The U.S. election has concluded, and BTC’s sharp surge is unsurprising. However, its rapid climb to a new high of $75,000 has caught everyone off guard. A new era begins at this level, a new future for BTC.
With Trump’s re-election as a backdrop and BTC’s new high as a signal, what lies ahead for BTC after breaking through its historical peak? Let’s delve into an in-depth analysis. Keep in mind, this discussion focuses on macro trends, not short-term price movements, and does not constitute investment advice.
From a global economic perspective, BTC’s rise is closely tied to market expectations following Trump’s re-election. Due to his campaign promises, the market broadly expects his administration to adopt a looser economic policy. This policy approach, particularly with potential easing of regulations on digital assets and blockchain, could further drive BTC and other crypto assets higher.
On a broader scale, Trump’s policies may exacerbate global inflationary pressures. Although global economic growth faces numerous uncertainties, central banks worldwide generally maintain loose monetary policies. As the benchmark for global finance, the U.S. plays a crucial role in the global liquidity environment. Against this backdrop, BTC is seen as a store of value and inflation hedge, gaining additional value as a “digital gold.” The high inflation rates in the U.S. and other major countries make BTC an attractive choice for investors seeking asset diversification.

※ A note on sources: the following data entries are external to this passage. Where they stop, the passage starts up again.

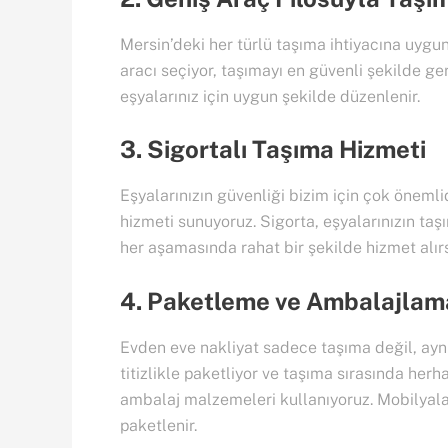
Mersin’deki her türlü taşıma ihtiyacına uygu
aracı seçiyor, taşımayı en güvenli şekilde ge
eşyalarınız için uygun şekilde düzenlenir.
3. Sigortalı Taşıma Hizmeti
Eşyalarınızın güvenliği bizim için çok öneml
hizmeti sunuyoruz. Sigorta, eşyalarınızın ta
her aşamasında rahat bir şekilde hizmet alırs
4. Paketleme ve Ambalajlam
Evden eve nakliyat sadece taşıma değil, ay
titizlikle paketliyor ve taşıma sırasında herha
ambalaj malzemeleri kullanıyoruz. Mobilyalar
paketlenir.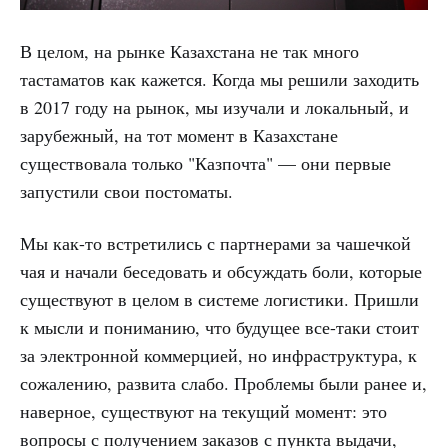
В целом, на рынке Казахстана не так много
тастаматов как кажется. Когда мы решили заходить
в 2017 году на рынок, мы изучали и локальный, и
зарубежный, на тот момент в Казахстане
существовала только "Казпочта" — они первые
запустили свои постоматы.
Мы как-то встретились с партнерами за чашечкой
чая и начали беседовать и обсуждать боли, которые
существуют в целом в системе логистики. Пришли
к мысли и пониманию, что будущее все-таки стоит
за электронной коммерцией, но инфраструктура, к
сожалению, развита слабо. Проблемы были ранее и,
наверное, существуют на текущий момент: это
вопросы с получением заказов с пункта выдачи,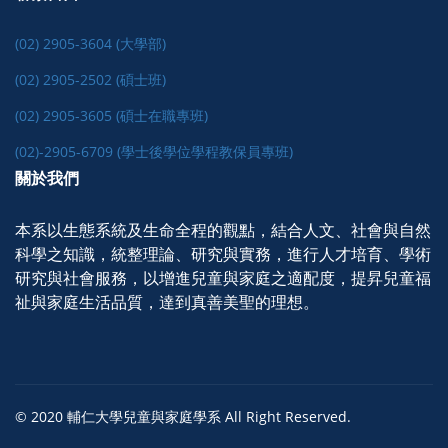
(02) 2905-3604 (大學部)
(02) 2905-2502 (碩士班)
(02) 2905-3605 (碩士在職專班)
(02)-2905-6709 (學士後學位學程教保員專班)
關於我們
本系以生態系統及生命全程的觀點，結合人文、社會與自然
科學之知識，統整理論、研究與實務，進行人才培育、學術
研究與社會服務，以增進兒童與家庭之適配度，提昇兒童福
祉與家庭生活品質，達到真善美聖的理想。
© 2020 輔仁大學兒童與家庭學系 All Right Reserved.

Policy and Regulatory Landscape
Trump’s 2024 re-election has sparked anticipation about changes in the U.S. regulatory landscape. Similar to his stance on financial markets, many expect him to adopt a relatively relaxed approach to the cryptocurrency market. However, despite the potential for a more lenient policy at the federal level, Congress and relevant regulatory agencies, such as the Securities and Exchange Commission (SEC), may continue to focus on risk control within the market.
Historical experience shows that regulatory policies can impact BTC’s price volatility. In a market lacking clear regulatory guidelines, the influx of large funds and high volatility make investor sentiment in the crypto market more sensitive. Even if the U.S. government adopts a supportive stance toward digital assets, agencies like the SEC may still strengthen regulation over exchanges, stablecoins, and decentralized finance (DeFi).

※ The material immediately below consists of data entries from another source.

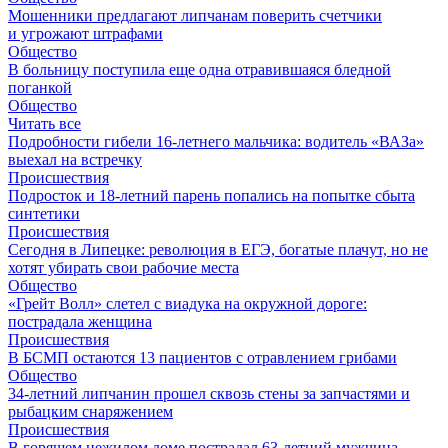
Мошенники предлагают липчанам поверить счетчики
и угрожают штрафами
Общество
В больницу поступила еще одна отравившаяся бледной
поганкой
Общество
Читать все
Подробности гибели 16-летнего мальчика: водитель «ВАЗа»
выехал на встречку
Происшествия
Подросток и 18-летний парень попались на попытке сбыта
синтетики
Происшествия
Сегодня в Липецке: революция в ЕГЭ, богатые плачут, но не
хотят убирать свои рабочие места
Общество
«Грейт Волл» слетел с виадука на окружной дороге:
пострадала женщина
Происшествия
В БСМП остаются 13 пациентов с отравлением грибами
Общество
34-летний липчанин прошел сквозь стены за запчастями и
рыбацким снаряжением
Происшествия
В горящем нежилом доме пострадал 63-летний мужчина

Technical Analysis: Support and Resistance Levels
After reaching a new high of $75,000, BTC’s technical landscape shows a tug-of-war between bulls and bears. The $75,000 level is not only a psychological threshold but also a confluence point of bullish and bearish forces. While BTC has broken through this critical level, a potential pullback remains possible. Technical indicators, such as the Relative Strength Index (RSI), indicate that BTC is currently in the overbought territory, meaning it may face short-term profit-taking pressure.
From a support and resistance perspective, the next resistance level is likely between $80,000 and $85,000, while stronger support may be around $70,000. In the long run, if BTC can hold above $75,000, it could continue to attract more institutional investors, further solidifying this support level.
The Role of Institutional Investors
As institutional participation in the crypto market grows, BTC’s price volatility has gradually decreased. According to on-chain data, institutional wallet holdings have increased during the recent rally, with firms like Grayscale continually increasing their BTC positions. From Q3 2024 to early 2025, several traditional U.S. financial institutions have launched crypto-related products, such as BTC ETFs, significantly boosting market liquidity.
The stability brought by institutional investors supports BTC in maintaining high levels. However, institutional involvement also makes BTC more sensitive to macroeconomic changes, such as Federal Reserve rate hikes.
Despite an optimistic market outlook for BTC, risks remain. Global economic uncertainties are foremost among them, including the possibility of an economic downturn in the U.S. Additionally, evolving cryptocurrency policies in other countries and the ongoing development of decentralized technologies could affect BTC’s market share. For instance, the expanding Ethereum ecosystem might divert some investments into other chain projects.
BTC’s future depends on its role as a “store of value.” Although short-term market sentiment may cause fluctuations, in the long-term, widespread adoption of crypto and sustained institutional participation could drive BTC past the $100,000 mark. Achieving this target requires global economic stability and a lasting commitment from investors to BTC as a digital asset.
In conclusion,Following its new high at $75,000, BTC has entered an unprecedented phase. Trump’s re-election and potentially looser U.S. policies provide more room for growth in the crypto market. However, there are still many uncertainties in the future, whether in technical trends or macro policies. BTC’s path forward will continue to be shaped by factors such as global economic conditions, policy changes, and technological advancements.
As the world’s leading digital asset, BTC’s rise reflects the market’s demand for decentralization and inflation resistance. Over the coming years, as global investors show greater interest in digital assets, BTC is expected to further solidify its dominance in the cryptocurrency market.